New IEEFA Report Warns Massive Financing Gap Could Slow EV Transition Unless Structural Reforms Follow
India’s electric vehicle (EV) industry one of the fastest-growing sectors in its clean mobility push has attracted significant capital over the past five years. However, a new analysis by the Institute for Energy Economics and Financial Analysis (IEEFA) reveals that about ₹2.23 lakh crore has been invested in EVs from 2020 to 2025, representing only 18 per cent of the total capital required to hit the nation’s electrification targets by 2030.
The findings highlight a substantial investment shortfall that industry experts warn could derail India’s ambitious goals for EV adoption unless policymakers and private investors adopt structural financing reforms. According to the report, 82 per cent of the required capital, estimated at ₹12.5 lakh crore, still needs to be mobilised in the next five years to support EV manufacturing, charging infrastructure, and the broader ecosystem.
EV Investment Growth and the 2030 Target
India’s 2030 electrification roadmap aims for 30 per cent of private cars, 70 per cent of commercial vehicles, 40 per cent of buses, and 80 per cent of two- and three-wheelers to be electric. Achieving these milestones will require robust capital flows across manufacturing, infrastructure, and financial ecosystem support.
The IEEFA report, titled Capital Flows in India’s Electric Transport Sector, is the first consolidated analysis of realised EV investments over five years. It reveals that cumulative inflows while significant in nominal terms fall well short of the scale needed for sustained growth. From 2020-2025, total capital deployed in the EV segment was around ₹2,23,119 crore (about USD 25.6 billion), covering three core areas: manufacturing capacity, public subsidies and incentives, and EV charging infrastructure.
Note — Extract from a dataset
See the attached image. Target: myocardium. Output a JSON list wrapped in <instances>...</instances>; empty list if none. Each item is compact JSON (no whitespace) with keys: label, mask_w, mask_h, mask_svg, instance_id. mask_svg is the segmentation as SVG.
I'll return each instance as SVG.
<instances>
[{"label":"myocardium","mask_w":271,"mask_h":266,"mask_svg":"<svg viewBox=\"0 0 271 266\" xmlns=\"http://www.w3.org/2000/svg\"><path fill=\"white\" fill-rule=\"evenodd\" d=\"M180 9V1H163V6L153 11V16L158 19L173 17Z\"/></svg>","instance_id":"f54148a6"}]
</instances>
Where the Money Went: Manufacturing Takes the Lead
A breakdown of investment patterns shows that EV manufacturing attracted the lion’s share of capital between 2020 and 2025. Within that, internal accruals accounted for the largest portion, totalling roughly ₹1.6 lakh crore. Debt financing contributed another ₹36,738 crore, while equity infused about ₹6,455 crore into manufacturing.
Sector analysts say this funding mix reflects the cumulative strength of established manufacturers and the relatively limited participation of external investors in newer segments. Notably, the electric three-wheeler segment among the earliest and most mature parts of the EV market captured roughly 78 per cent of investments due to its fragmented OEM base and low capital intensity.
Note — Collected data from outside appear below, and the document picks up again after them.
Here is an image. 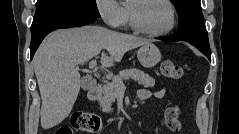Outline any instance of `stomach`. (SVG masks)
Segmentation results:
<instances>
[{
	"label": "stomach",
	"mask_w": 239,
	"mask_h": 134,
	"mask_svg": "<svg viewBox=\"0 0 239 134\" xmlns=\"http://www.w3.org/2000/svg\"><path fill=\"white\" fill-rule=\"evenodd\" d=\"M137 58L144 68H152L160 62L161 53L156 45L149 42L138 49Z\"/></svg>",
	"instance_id": "stomach-1"
}]
</instances>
In contrast, segments such as four-wheelers and two-wheelers have seen a gradual shift in capital flows in 2024-2025, driven by rising consumer demand for premium electric cars and high-performance personal mobility options.
Charging Infrastructure: A Critical Gap
While manufacturing has drawn most attention, investment in public charging infrastructure has lagged significantly. India’s publicly accessible charging network has expanded from around 5,151 chargers in 2020 to nearly 39,485 by 2025, signalling growth but remaining far below global benchmarks in charger-to-EV ratios.
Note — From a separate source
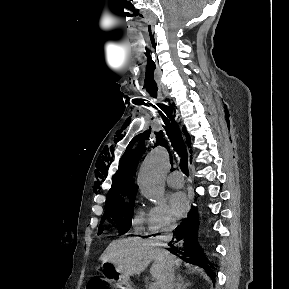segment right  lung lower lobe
I'll return each instance as SVG.
<instances>
[{"label": "right lung lower lobe", "mask_w": 289, "mask_h": 289, "mask_svg": "<svg viewBox=\"0 0 289 289\" xmlns=\"http://www.w3.org/2000/svg\"><path fill=\"white\" fill-rule=\"evenodd\" d=\"M197 223L198 215L195 209H192L188 214V217L183 220L179 227H177L175 238L169 243V246L171 247L170 250L175 255L179 254L182 260L203 267L214 282L215 273H213L210 268L212 264L209 262L210 266L208 265V260L196 241L195 230Z\"/></svg>", "instance_id": "1"}]
</instances>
IEEFA estimates that approximately ₹20,600 crore is required to build enough charging infrastructure to support 2030 goals yet, only about 9.6 per cent of this has been invested so far. This gap threatens to constrain EV usage and undermine consumer confidence, experts warn.
High Financing Costs Erode EV Advantage
One of the most pressing barriers identified by the report is costly commercial financing. EV businesses and fleet operators typically face interest rates ranging from 15 per cent to 33 per cent, sharply eroding the economic case for adopting electric fleets. This high cost of capital, analysts say, diminishes the total cost-of-ownership advantage that EVs typically offer and slows fleet expansion and manufacturing investment.
IEEFA’s co-authors highlight that the core issue is not a lack of capital in the financial system but how EV sector risk is priced by lenders, who remain cautious due to uncertainty around battery performance, residual values, and cash-flow predictability.
Proposed Solutions: Finance Innovation Needed
To bridge the ₹10.3 lakh crore gap left to be filled by 2030, IEEFA proposes the creation of an integrated EV financing platform. The platform would bundle tools such as partial credit guarantees, residual value protections, battery-as-a-service models, and co-lending frameworks to reduce risk for lenders and align incentives across stakeholders.
The report suggests specialised development finance institutions could anchor this platform for example, SIDBI focused on MSME and small fleet finance, and IIFCL for larger commercial vehicle deployments.
Experts argue that lower financing costs would stimulate demand, strengthen revenue visibility, lower risk premiums, and attract new private capital creating a virtuous cycle of investment and deployment.
Outlook: From Subsidy-Driven to Self-Sustaining Growth
India’s EV evolution is poised at a critical inflection point, with strong policy impetus and growing consumer interest but significant investment barriers still to be addressed. Without structural changes in financing models, analysts caution, the country may struggle to convert its electrification aspirations into reality by 2030.
The IEEFA report underscores that the transition to electric mobility will increasingly hinge on innovative financing solutions, private sector participation, and risk-sharing mechanisms not just government subsidies in steering India’s clean transportation future.